The cause of the disease is unknown despite much research and the few treatment options currently available do not stop the disease progression. One cell type in the lung termed myofibroblasts are the major cells responsible for the scar formation in IPF lung because their numbers are markedly increased and they secrete excessive amounts of extracellular molecules to directly cause lung scarring.

Myofibroblasts can be formed from normal fibroblasts (another cell type) through activation by the potent pro-fibrotic mediator termed transforming growth factor beta1 (TGFbeta1). Under normal conditions, the formation of myofibroblasts is inhibited by antifibrotic mediators. However, during the process of myofibroblast formation in IPF, the cells gradually lose the capability to produce antifibrotic mediators because the genes controlling these mediator production are switched off, resulting in myofibroblast accumulation, unopposed and excessive fibroblast growth and scar formation.

Genes are DNA regions encoding functional protein products. DNA is wrapped around a group of proteins called histones. Different molecular "tags" can stick onto different locations on histones and have different effects. Some “tags” in some locations are responsible for switching on the genes in that region.
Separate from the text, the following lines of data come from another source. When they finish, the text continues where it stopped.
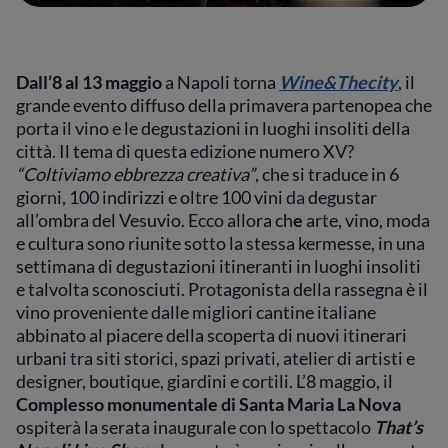
Dall’8 al 13 maggio
a Napoli torna
Wine&Thecity
, il
grande evento diffuso della primavera partenopea che
porta il vino e le degustazioni in luoghi insoliti della
città. Il tema di questa edizione numero XV?
“Coltiviamo ebbrezza creativa”
, che si traduce in
6
giorni, 100 indirizzi e oltre 100 vini da degustar
all’ombra del Vesuvio. Ecco allora ch
e
arte, vino, moda
e cultura sono riunite sotto la stessa kermesse, in una
settimana di degustazioni itineranti in luoghi insoliti
e talvolta sconosciuti. Protagonista della rassegna è il
vino proveniente dalle migliori cantine italiane
abbinato al piacere della scoperta di nuovi itinerari
urbani tra siti storici, spazi privati, atelier di artisti e
designer, boutique, giardini e cortili. L’8 maggio, il
Complesso monumentale di Santa Maria La Nova
ospiterà la serata inaugurale con lo spettacolo
That’s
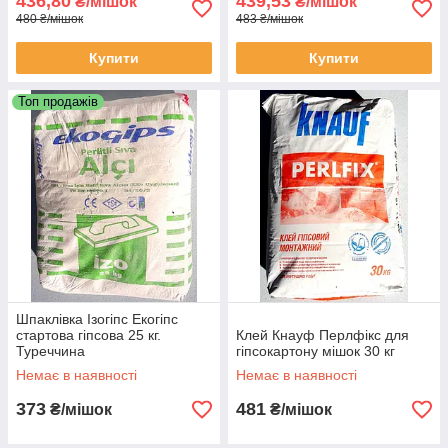
436,80
439,53
₴/мішок
₴/мішок
480 ₴/мішок
483 ₴/мішок
Купити
Купити
Топ продажів
Шпаклівка Ізогіпс Екогіпс
стартова гіпсова 25 кг.
Клей Кнауф Перлфікс для
Туреччина
гіпсокартону мішок 30 кг
Немає в наявності
Немає в наявності
373
481
₴/мішок
₴/мішок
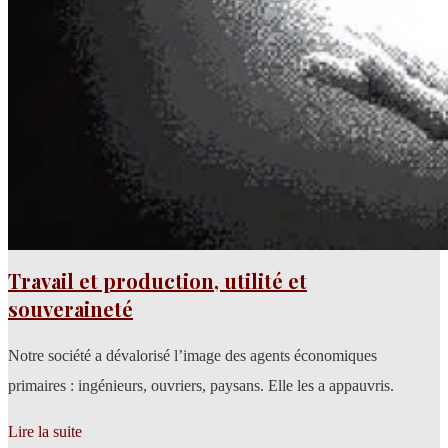
Travail et production, utilité et
souveraineté
Notre société a dévalorisé l’image des agents économiques
primaires : ingénieurs, ouvriers, paysans. Elle les a appauvris.
Lire la suite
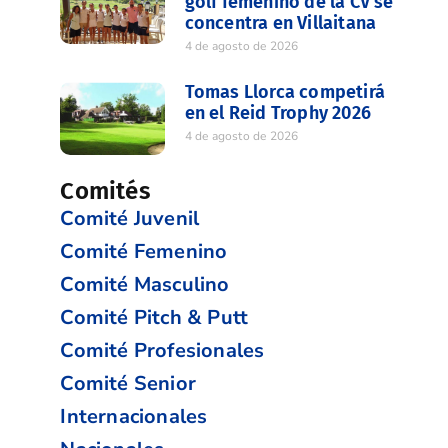
golf femenino de la CV se
concentra en Villaitana
4 de agosto de 2026
Tomas Llorca competirá
en el Reid Trophy 2026
4 de agosto de 2026
Comités
Comité Juvenil
Comité Femenino
Comité Masculino
Comité Pitch & Putt
Comité Profesionales
Comité Senior
Internacionales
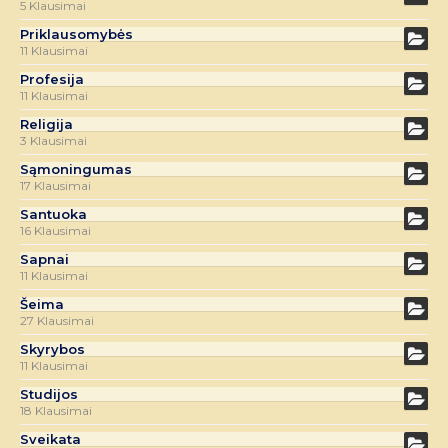
5 Klausimai
Priklausomybės
11 Klausimai
Profesija
11 Klausimai
Religija
3 Klausimai
Sąmoningumas
17 Klausimai
Santuoka
16 Klausimai
Sapnai
11 Klausimai
Šeima
27 Klausimai
Skyrybos
11 Klausimai
Studijos
18 Klausimai
Sveikata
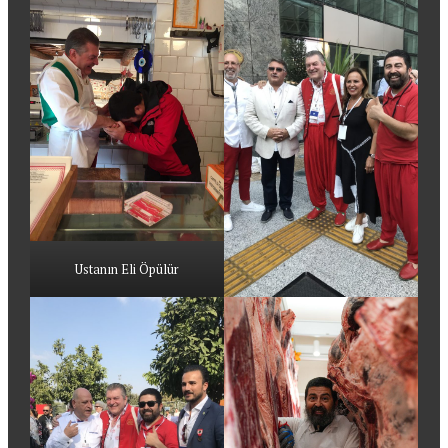
Ustanın Eli Öpülür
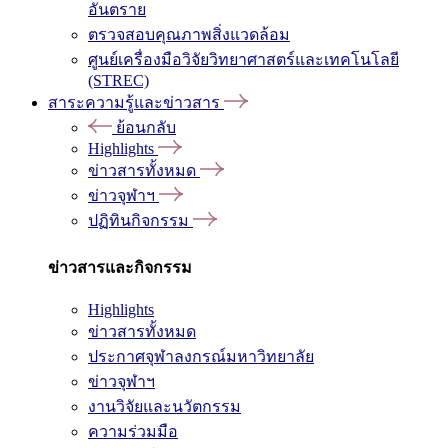
อันตราย
ตรวจสอบคุณภาพสิ่งแวดล้อม
ศูนย์เครื่องมือวิจัยวิทยาศาสตร์และเทคโนโลยี
(STREC)
สาระความรู้และข่าวสาร
ย้อนกลับ
Highlights
ข่าวสารทั้งหมด
ข่าวจุฬาฯ
ปฏิทินกิจกรรม
ข่าวสารและกิจกรรม
Highlights
ข่าวสารทั้งหมด
ประกาศจุฬาลงกรณ์มหาวิทยาลัย
ข่าวจุฬาฯ
งานวิจัยและนวัตกรรม
ความร่วมมือ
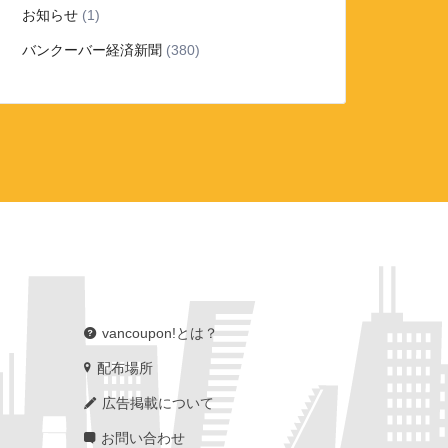
お知らせ
(1)
バンクーバー経済新聞
(380)
vancoupon!とは？
配布場所
広告掲載について
お問い合わせ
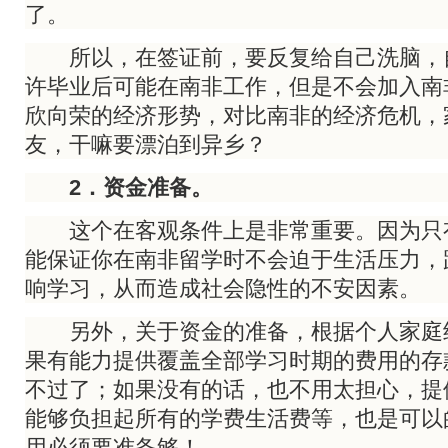
了。
所以，在签证前，要反复给自己洗脑，
许毕业后可能在南非工作，但是不会加入南
欣向荣的经济形势，对比南非的经济危机，
友，干嘛要漂泊到异乡？
2．资金准备。
这个在客观条件上是非常重要。因为只
能保证你在南非留学时不会迫于生活压力，
响学习，从而造成社会隐性的不安因素。
另外，关于资金的准备，根据个人家庭
果有能力提供覆盖全部学习时期的费用的存
不过了；如果没有的话，也不用太担心，提
能够负担起所有的学费生活费等，也是可以
用必须要准备够！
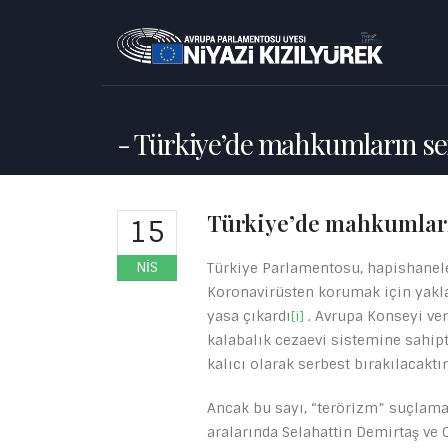
Türkiye’de mahkumların ser
Türkiye’de mahkumları
15
NIS
Türkiye Parlamentosu, hapishaneler
Koronavirüsten korumak için yakl
yasa çıkardı
[i]
. Avrupa Konseyi ver
kalabalık cezaevi sistemine sahipt
kalıcı olarak serbest bırakılacaktır
Ancak bu sayı, “terörizm” suçlama
aralarında Selahattin Demirtaş ve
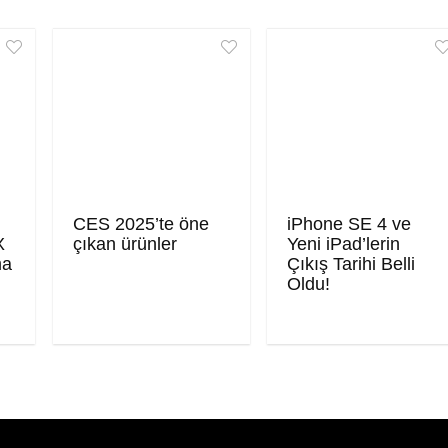
CES 2025’te öne
iPhone SE 4 ve
X
çıkan ürünler
Yeni iPad’lerin
ma
Çıkış Tarihi Belli
Oldu!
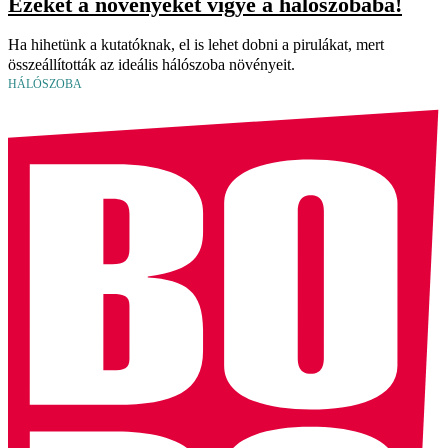
Ezeket a növényeket vigye a hálószobába!
Ha hihetünk a kutatóknak, el is lehet dobni a pirulákat, mert
összeállították az ideális hálószoba növényeit.
HÁLÓSZOBA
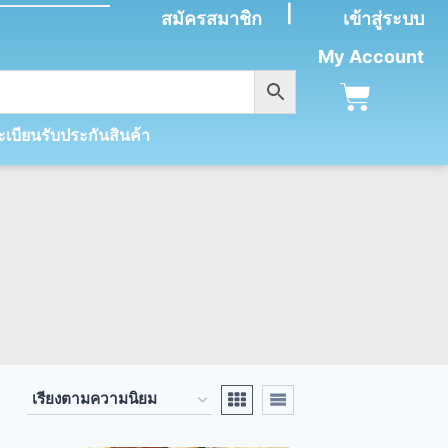
|
สมัครสมาชิก
เข้าสู่ระบบ
My Account
เบียนรับประกันสินค้า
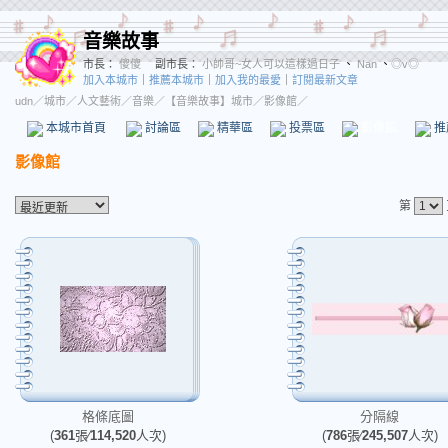
音樂故事
市長：
傻傻
副市長：
小帥哥~女人可以這樣過日子
、
Nan
、
◎v◎
加入本城市
｜
推薦本城市
｜
加入我的最愛
｜
訂閱最新文章
udn
／
城市
／
人文藝術
／
音樂
／
【音樂故事】城市
／影像館／
本城市首頁
討論區
精華區
投票區
影像館
推
影像館
第
格條底圖
分隔線
(
361
張∕
114,520
人次)
(
786
張∕
245,507
人次)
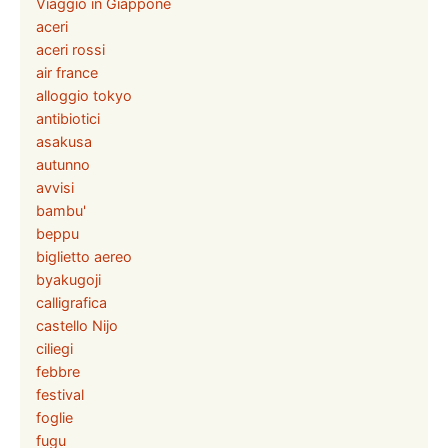
Viaggio in Giappone
aceri
aceri rossi
air france
alloggio tokyo
antibiotici
asakusa
autunno
avvisi
bambu'
beppu
biglietto aereo
byakugoji
calligrafica
castello Nijo
ciliegi
febbre
festival
foglie
fugu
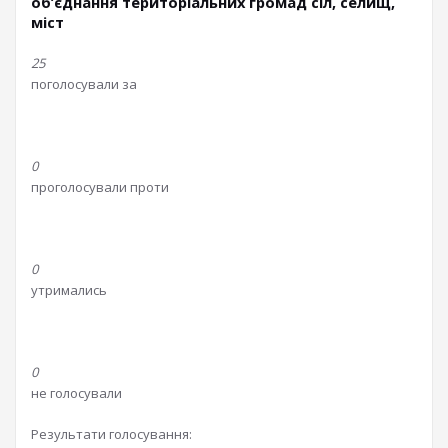
об’єднання територіальних громад сіл, селищ,
міст
25
поголосували за
0
проголосували проти
0
утримались
0
не голосували
Результати голосування:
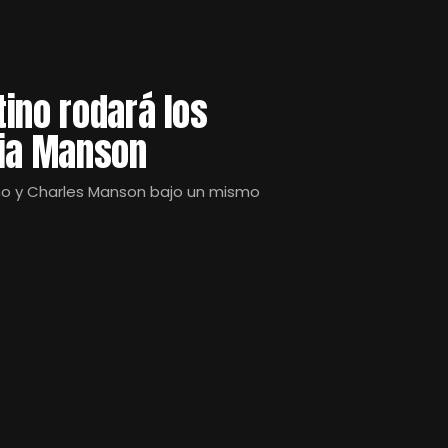
ino rodará los
lia Manson
no y Charles Manson bajo un mismo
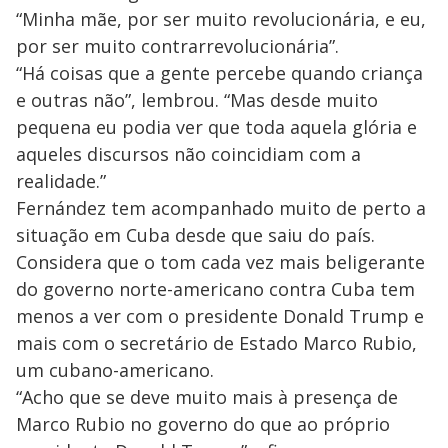
“Minha mãe, por ser muito revolucionária, e eu,
por ser muito contrarrevolucionária”.
“Há coisas que a gente percebe quando criança
e outras não”, lembrou. “Mas desde muito
pequena eu podia ver que toda aquela glória e
aqueles discursos não coincidiam com a
realidade.”
Fernández tem acompanhado muito de perto a
situação em Cuba desde que saiu do país.
Considera que o tom cada vez mais beligerante
do governo norte-americano contra Cuba tem
menos a ver com o presidente Donald Trump e
mais com o secretário de Estado Marco Rubio,
um cubano-americano.
“Acho que se deve muito mais à presença de
Marco Rubio no governo do que ao próprio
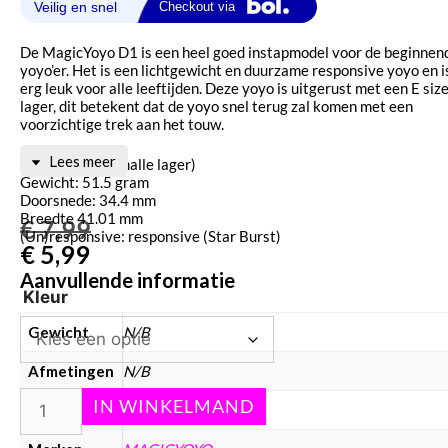
De MagicYoyo D1 is een heel goed instapmodel voor de beginnen
yoyo’er. Het is een lichtgewicht en duurzame responsive yoyo en i
erg leuk voor alle leeftijden. Deze yoyo is uitgerust met een E siz
lager, dit betekent dat de yoyo snel terug zal komen met een
voorzichtige trek aan het touw.
Lees meer
Lager: size E (smalle lager)
Gewicht: 51.5 gram
Doorsnede: 34.4 mm
Breedte 41.01 mm
€
7,99
(Un)responsive: responsive (Star Burst)
€
5,99
Aanvullende informatie
Kleur
Gewicht
N/B
Afmetingen
N/B
Kleur
blauw, groen, rood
Other “tags” in other locations do the opposite.

Histone acetylation (addition of acetyl groups) is such a “tag” that switches on genes. Histone “tags” are reversible and can be targeted to keep the good genes switched on and the bad genes switched off.

Latest cellular studies indicate that abnormal histone tagging in the regions of antifibrotic genes is responsible for the switching off of these antifibrotic genes in lung fibroblasts, resulting in unopposed activation and proliferation of the cells and lung scarring in IPF.

By comparing normal lung fibroblasts with those from IPF patients and establishing different models of lung fibrosis, we intend to understand what histone “tags” are responsible for the switching off of antifibrotic genes, how they are added to histones, how to remove them, and if removing them can restore the expression of antifibrotic genes and reduce the accumulation of myofibroblasts and their production of the scar-causing molecules in IPF.

It is hopeful that the outcome of our research can lead to improved understanding of the mechanisms of IPF and new approaches targeting antifibrotic gene histone “tags” for IPF therapy.